Joshu Linda Tarsio took a little bit of time on that first day to show them a few of the basic moves they would be doing in class. When they got out on the mat, they were so nervous! They did not start out as MMA superstars by any means. They did have trouble with combinations, they did get tired, and they did sometimes lose their focus when Sensei Montes would address the class – but Sensei did what all excellent teachers do. He encouraged them to find their potential and to achieve it. He taught them that all good things come from hard work, a true desire for excellence, and a non-quitting spirit. He and some of the advanced students like Joshu Shane Burgos were wonderful role models. The boys could see that they trained hard, and they kept improving, too. As time went on my boys became stronger. Their combinations were smoother and they were far more focused.
It has been five years since the boys began their training.

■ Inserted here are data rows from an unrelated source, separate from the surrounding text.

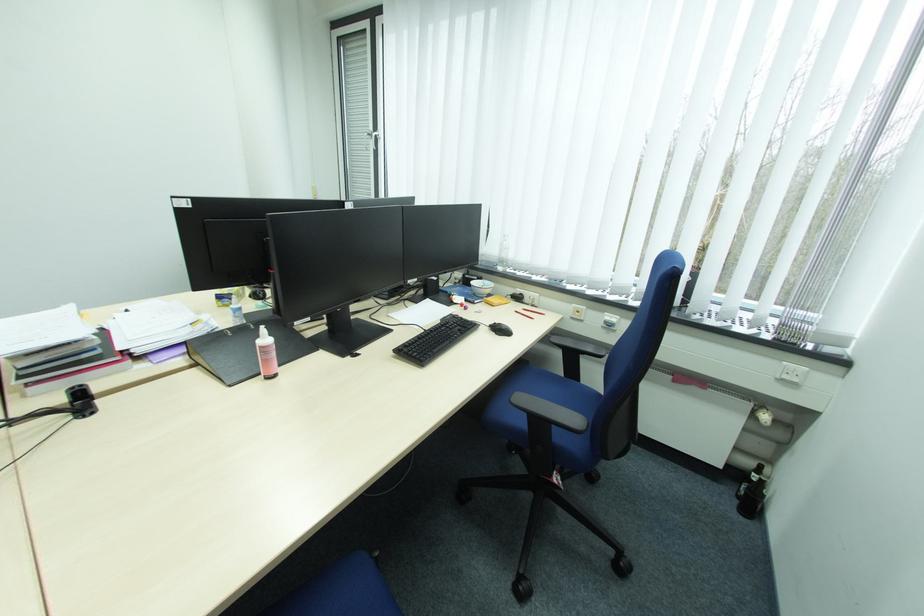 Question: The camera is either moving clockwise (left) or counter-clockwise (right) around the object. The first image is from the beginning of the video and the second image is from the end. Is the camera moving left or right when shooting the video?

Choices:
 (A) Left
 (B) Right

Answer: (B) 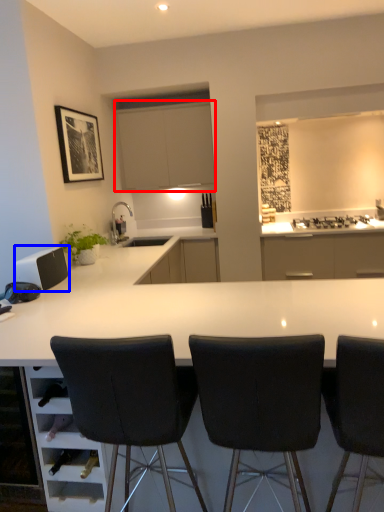 Question: Among these objects, which one is nearest to the camera, cabinetry (highlighted by a red box) or appliance (highlighted by a blue box)?

Choices:
 (A) cabinetry
 (B) appliance

Answer: (B) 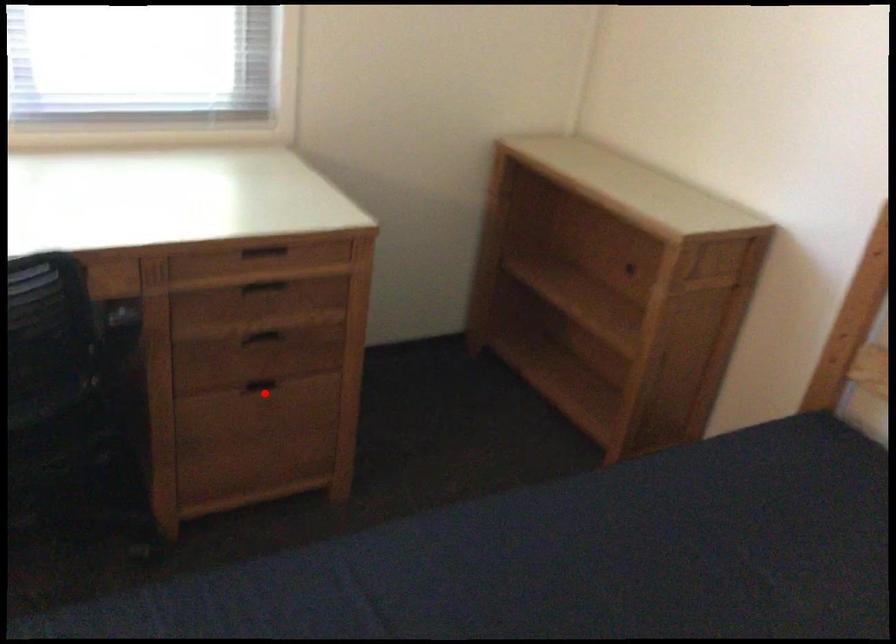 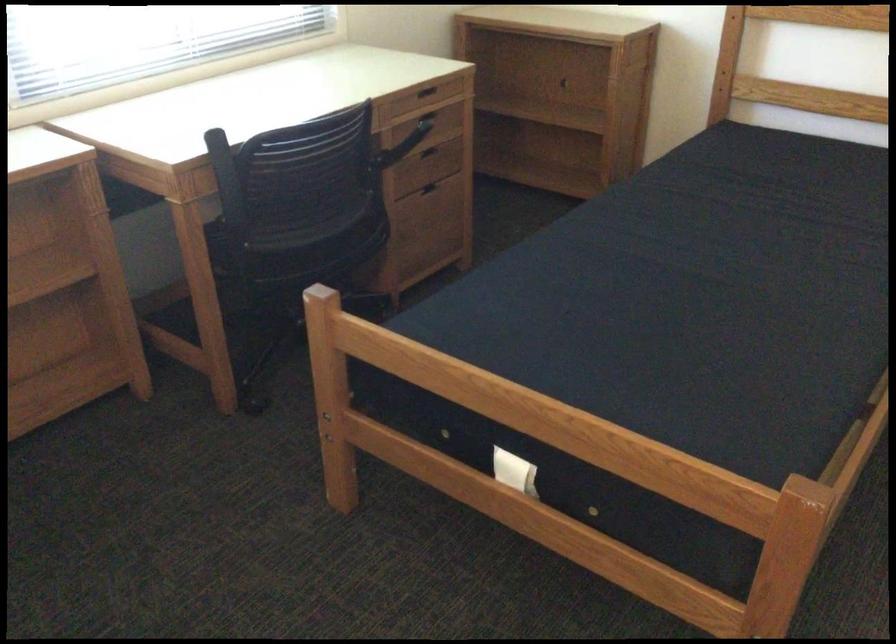 In the second image, find the point that corresponds to the highlighted location in the first image.

(434, 192) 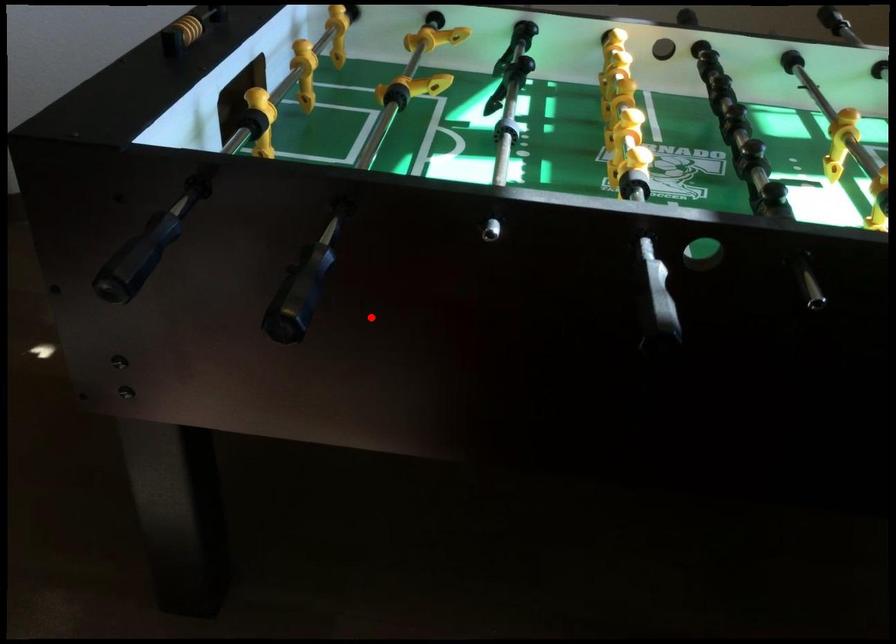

The shy, uncoordinated little boys who could barely stand up straight now have red belts. They are thirteen years old and take difficult adult classes. They stay after classes to work on sparring, grappling, and strength training. They began as ripe targets for bullies and now stand straight and tall with confidence. Their soft middles have been replaced by six-pack abs, and they can do amazing push ups, squats, and abs workouts.
All children on the autism spectrum have different paths and different outcomes, but I can say with confidence that for my children – Sensei Montes has been an excellent mentor and their experience at Tiger Schulmann’s has been life changing.